FREDsense Technologies lands coveted spot at Silicon Valley startup accelerator
A startup in Calgary is making waves—by testing waves.
FREDsense Technologies is a new Alberta-based business that engineers organisms to test water quality. The founders came up with a “bio-sensor” technology to engineer bacteria and put them in containers, much like USB sticks, which can be submerged into water to test for a wide variety of contaminants.
This technology will be useful for the oil and gas industry, as well as the agriculture industry. Its founders are all students or recent alumni of the University of Calgary.
Because this new technology has the potential to have a big impact, FREDsense was one of seven startups selected from a pool of 400 applicants from around the world to participate in an accelerator program for new businesses in Mountain View, California.
Co-founders David Lloyd, Chief Operating Officer, and Emily Hicks, CEO, are at Singularity University, which runs this program specifically for startups coming up with disruptive technology to solve big world problems.
“It’s pretty fantastic. I’m still realizing that we’re here, this is happening, right in the heart of Silicon Valley,” Lloyd said.
“We’re suffering from huge impostor syndrome. Looking around seeing the talent and huge ideas in other teams is unreal. We’re also the only Canadians here, and Emily is the only woman here.”
Lloyd and Hicks participated in ATB’s Alberta BoostR program, a rewards-based crowdfunding platform, to help raise some money for their startup. After they did this, they realized they needed to accelerate even more. That’s where the program they’re now participating in came in.
“It’s a 10 week experience, you get $100,000 for your company, and every week we’re learning rapidly how to run our business better. We’re being introduced to potential customers and investors. It’s been an awesome experience,” Lloyd said.

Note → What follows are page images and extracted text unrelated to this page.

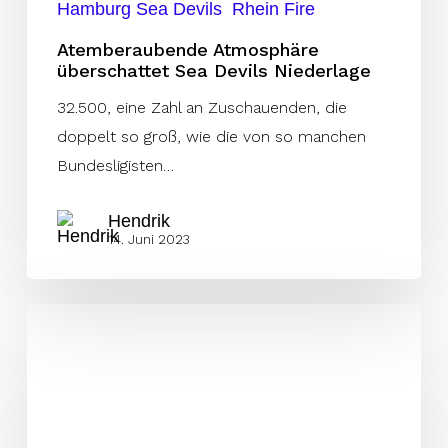
Hamburg Sea Devils
Rhein Fire
Atemberaubende Atmosphäre
überschattet Sea Devils Niederlage
32.500, eine Zahl an Zuschauenden, die
doppelt so groß, wie die von so manchen
Bundesligisten…
Hendrik
14. Juni 2023
Fotos
–
Kings
vs
Panthers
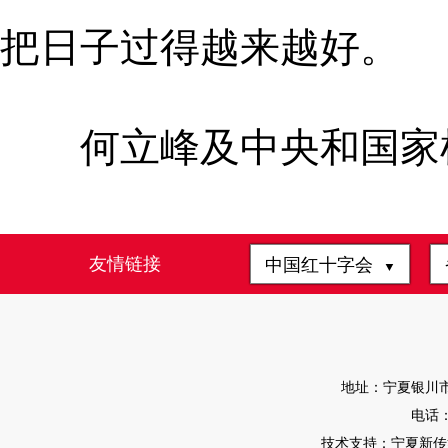
把日子过得越来越好。
何立峰及中央和国家机
友情链接
中国红十字会
▼
地址：宁夏银川市
电话：0
技术支持：宁夏新传媒有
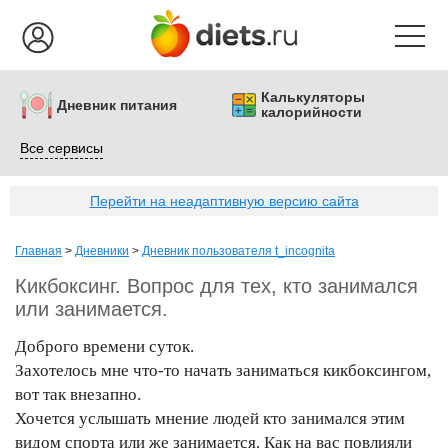
Калькуляторы
Дневник питания
калорийности
Все сервисы
Перейти на неадаптивную версию сайта
Главная
>
Дневники
>
Дневник пользователя t_incognita
Кикбоксинг. Вопрос для тех, кто занимался
или занимается.
Доброго времени суток.
Захотелось мне что-то начать заниматься кикбоксингом,
вот так внезапно.
Хочется услышать мнение людей кто занимался этим
видом спорта или же занимается. Как на вас повлияли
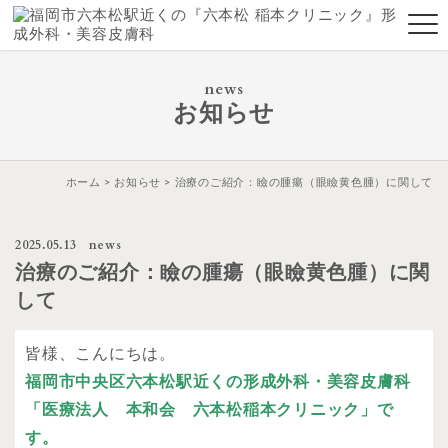
news
お知らせ
ホーム
お知らせ
治療のご紹介：瞼の腫瘍（眼瞼黄色腫）に関して
2025.05.13
news
治療のご紹介：瞼の腫瘍（眼瞼黄色腫）に関
して
皆様、こんにちは。
福岡市中央区六本松駅近くの形成外科・美容皮膚科
「医療法人 本和会 六本松稲本クリニック」で
す。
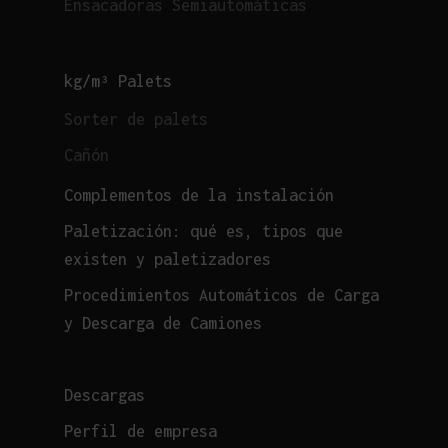
Ensacadoras Semiautomáticas
kg/m³ Palets
Sorter de palets
Cañón
Complementos de la instalación
Paletización: qué es, tipos que
existen y paletizadores
Procedimientos Automáticos de Carga
y Descarga de Camiones
Descargas
Perfil de empresa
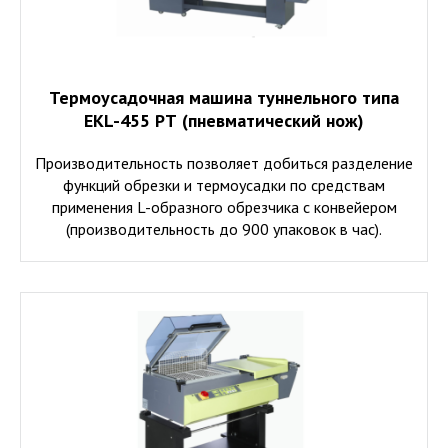
Термоусадочная машина туннельного типа
EKL-455 РТ (пневматический нож)
Производительность позволяет добиться разделение
функций обрезки и термоусадки по средствам
применения L-образного обрезчика с конвейером
(производительность до 900 упаковок в час).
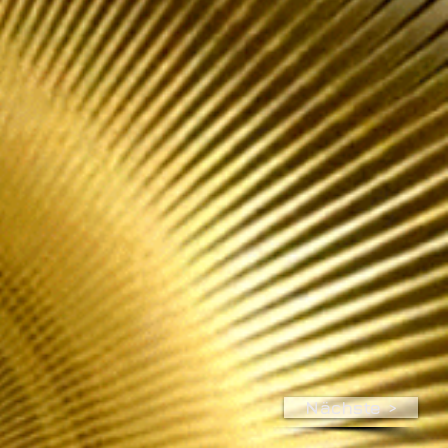
Nächste >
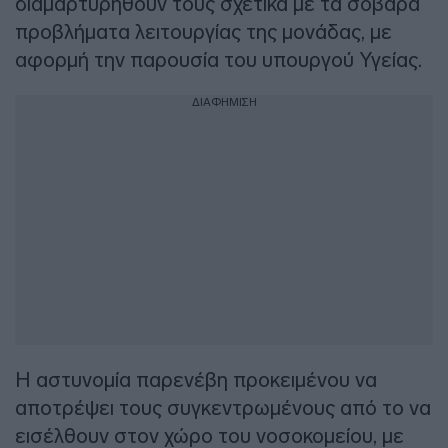
διαμαρτυρηθούν τους σχετικά με τα σοβαρά
προβλήματα λειτουργίας της μονάδας, με
αφορμή την παρουσία του υπουργού Υγείας.
ΔΙΑΦΗΜΙΣΗ
Η αστυνομία παρενέβη προκειμένου να
αποτρέψει τους συγκεντρωμένους από το να
εισέλθουν στον χώρο του νοσοκομείου, με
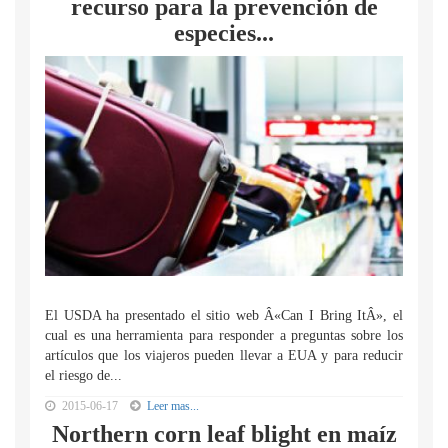
recurso para la prevención de
especies...
El USDA ha presentado el sitio web Â«Can I Bring ItÂ», el
cual es una herramienta para responder a preguntas sobre los
artículos que los viajeros pueden llevar a EUA y para reducir
el riesgo de...
2015-06-17
Leer mas...
Northern corn leaf blight en maíz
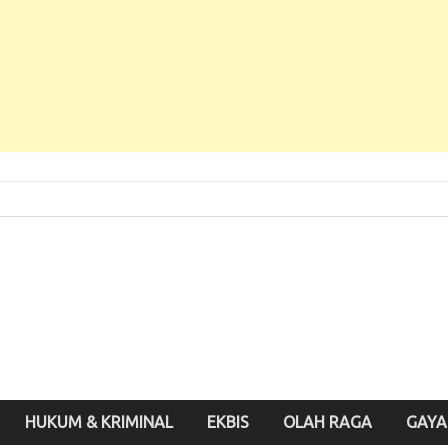
 Baru, Enak Dibaca!
inute.id
HUKUM & KRIMINAL
EKBIS
OLAH RAGA
GAYA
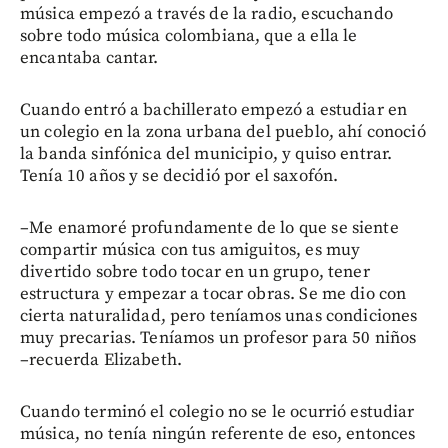
música empezó a través de la radio, escuchando
sobre todo música colombiana, que a ella le
encantaba cantar.
Cuando entró a bachillerato empezó a estudiar en
un colegio en la zona urbana del pueblo, ahí conoció
la banda sinfónica del municipio, y quiso entrar.
Tenía 10 años y se decidió por el saxofón.
–Me enamoré profundamente de lo que se siente
compartir música con tus amiguitos, es muy
divertido sobre todo tocar en un grupo, tener
estructura y empezar a tocar obras. Se me dio con
cierta naturalidad, pero teníamos unas condiciones
muy precarias. Teníamos un profesor para 50 niños
–recuerda Elizabeth.
Cuando terminó el colegio no se le ocurrió estudiar
música, no tenía ningún referente de eso, entonces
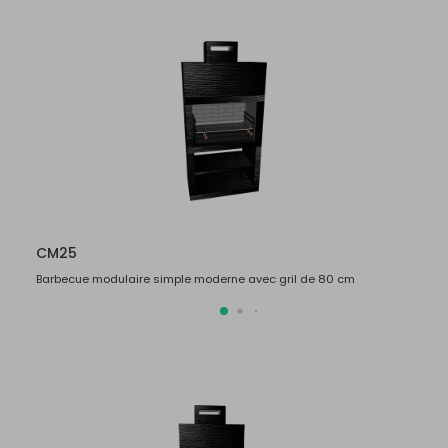
CM25
CM2
Barbecue modulaire simple moderne avec gril de 80 cm
Barbe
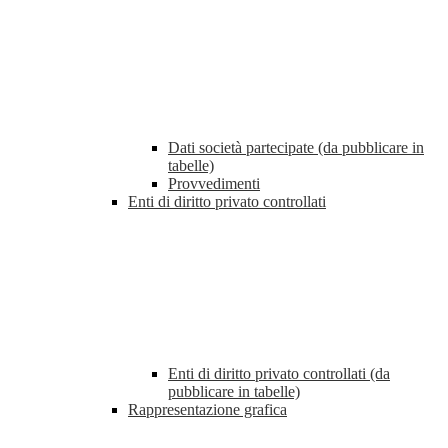
Dati società partecipate (da pubblicare in
tabelle)
Provvedimenti
Enti di diritto privato controllati
Enti di diritto privato controllati (da
pubblicare in tabelle)
Rappresentazione grafica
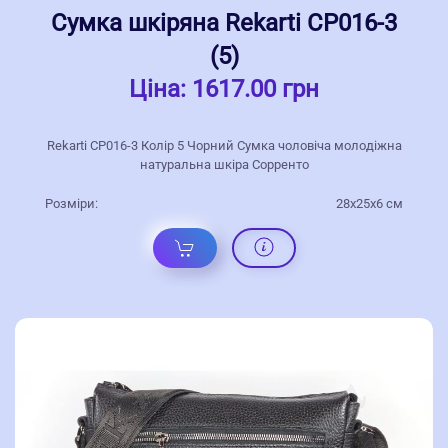
Сумка шкіряна Rekarti СР016-3
(5)
Ціна:
1617.00 грн
Rekarti СР016-3 Колір 5 Чорний Сумка чоловіча молодіжна
натуральна шкіра Сорренто
Розміри:
28х25х6 см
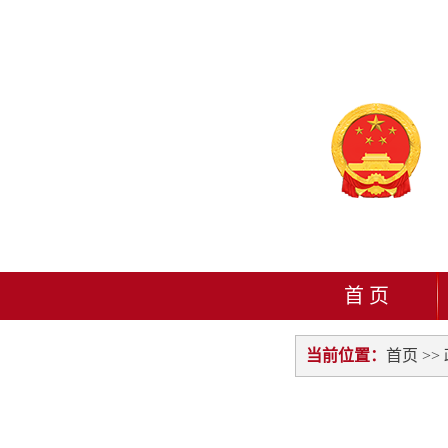
首 页
当前位置：
首页
>>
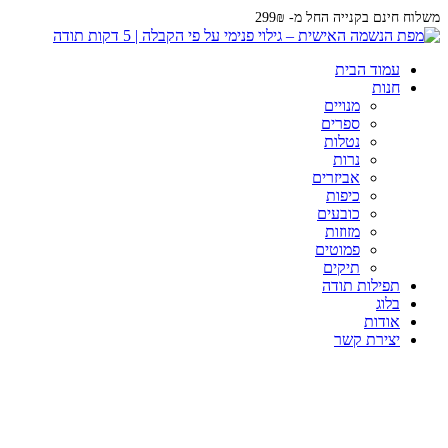
משלוח חינם בקנייה החל מ- 299₪
עמוד הבית
חנות
מנויים
ספרים
נטלות
נרות
אביזרים
כיפות
כובעים
מזוזות
פמוטים
תיקים
תפילות תודה
בלוג
אודות
יצירת קשר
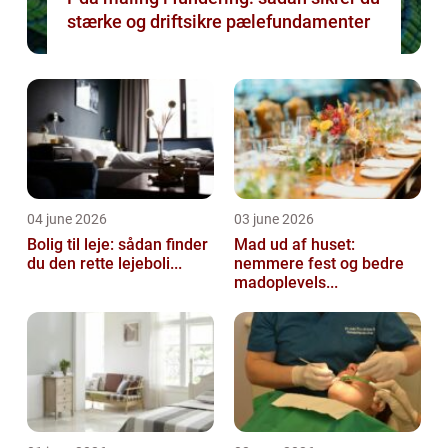
stærke og driftsikre pælefundamenter
04 june 2026
03 june 2026
Bolig til leje: sådan finder
Mad ud af huset:
du den rette lejeboli...
nemmere fest og bedre
madoplevels...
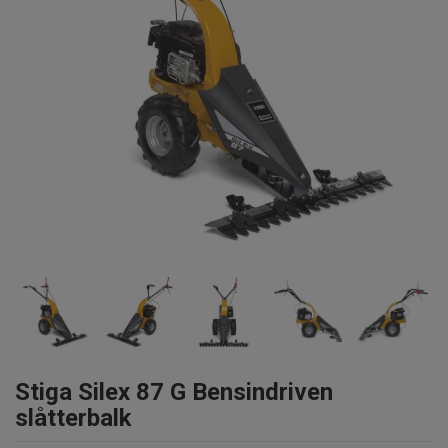
Stiga Silex 87 G Bensindriven
slåtterbalk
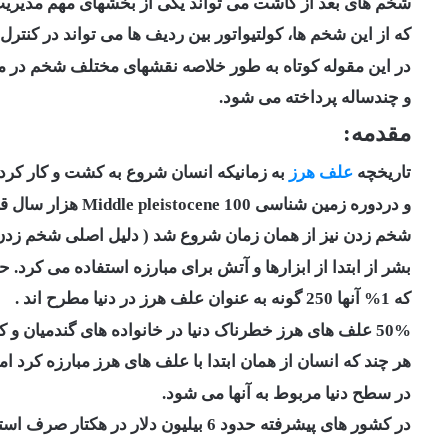
شخم های بعد از کاشت می تواند یکی از بخشهای مهم مدیری
که از این شخم ها، کولتیواتور بین ردیف ها می تواند در کنتر
در این مقوله کوتاه به طور خلاصه نقشهای مختلف شخم در م
و چندساله پرداخته می شود.
مقدمه:
تاریخچه
علف هرز
به زمانیکه انسان شروع به کشت و کار کرد
و دردوره زمین شناسی Middle pleistocene 100 هزار سال قبل بر می گردد.
شخم زدن نیز از همان زمان شروع شد ( دلیل اصلی شخم زدن
بشر از ابتدا از ابزارها و آتش برای مبارزه استفاده می کرد. حدود 250000 گونه گیاهی شناسا
که 1% آنها 250 گونه به عنوان علف هرز در دنیا مطرح اند .
50% علف های هرز خطرناک دنیا در خانواده های گندمیان و کاسنی وجود دارد .
هر چند که انسان از همان ابتدا با علف های هرز مبارزه کرد اما همچنان 10% 
در سطح دنیا مربوط به آنها می شود.
در کشور های پیشرفته حدود 6 بیلیون دلار در هکتار صرف استفاده از علف کش ها،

Alberta BoostR was important for Lloyd and Hicks because they needed a way to fund prototypes of their product. They needed to show potential customers and investors that their technology really works, and Alberta BoostR helped to provide them with some funding to do that.
“When I heard about Alberta BoostR, I thought it was an incredibly cool way we could have impact and get people involved in what we’re doing at the same time. We decided to give it a go, even though in some ways, we’re really not the ideal fit when it came to rewards-based crowd funding,” Lloyd said.
“It’s one of the big reasons we’re here today in California and having this opportunity.”
Since Alberta BoostR is a rewards-based crowdfunding initiative, Lloyd and Hicks had to come up with, well, rewards. They ended up giving out water bottles, Lloyd said, since it fit the theme of “testing what’s in your water.” They also gave out t-shirts and hoodies. Finally, they gave away experiences. First, the put on a biology art day, where kids painted pictures with bacteria that glowed in the dark. Then they hosted a “be a synthetic biologist for a day” experience.
Once they’re back in Alberta, Lloyd and Hicks plan to really get the business up and running by getting their products to market.
“And we want to do that in Alberta. We believe in the province and the people and the amazing talents we have, and that we can make an impact from there on the rest of the world,” Lloyd said.
The company’s first product, FRED (Field-Ready Electrochemical Detector), uses a genetically modified bacteria to detect multiple water-borne contaminants in two simple steps. A cartridge holding the ‘sensing’ bacteria and chemicals needed to run the test is placed in a detector with the water being tested. After one to two minutes the detector sends the results via Wi-Fi, 3G, or USB connection, to your device.